# Material for the task:
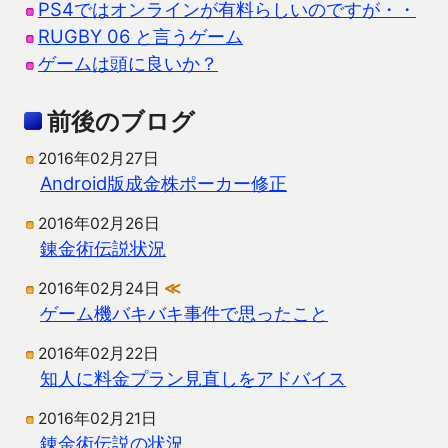
PS4ではオンラインが有料らしいのですが・・
RUGBY 06 と言うゲーム
ゲームは頭に良いか？
前後のブログ
2016年02月27日
Android版成金株ポーカー修正
2016年02月26日
錬金術伝説状況
2016年02月24日
≪
ゲーム機バキバキ事件で思ったこと
2016年02月22日
知人に料金プラン見直しをアドバイス
2016年02月21日
錬金術伝説の状況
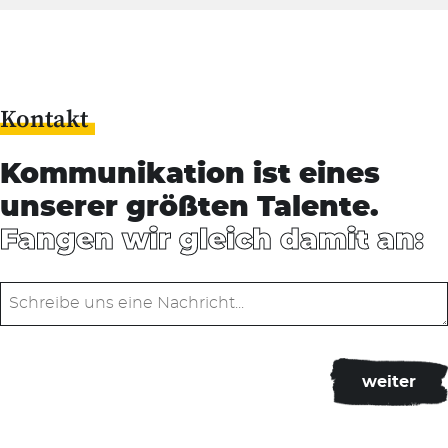
Kontakt
Kommunikation ist eines
unserer größten Talente.
Fangen wir gleich damit an:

# Exercise details:
Print the material verbatim; drop the pictures.

# Solution:
PS4ではオンラインが有料らしいのですが・・
RUGBY 06 と言うゲーム
ゲームは頭に良いか？
前後のブログ
2016年02月27日
Android版成金株ポーカー修正
2016年02月26日
錬金術伝説状況
2016年02月24日
≪
ゲーム機バキバキ事件で思ったこと
2016年02月22日
知人に料金プラン見直しをアドバイス
2016年02月21日
錬金術伝説の状況
Kontakt
Kommunikation ist eines
unserer größten Talente.
Fangen wir gleich damit an:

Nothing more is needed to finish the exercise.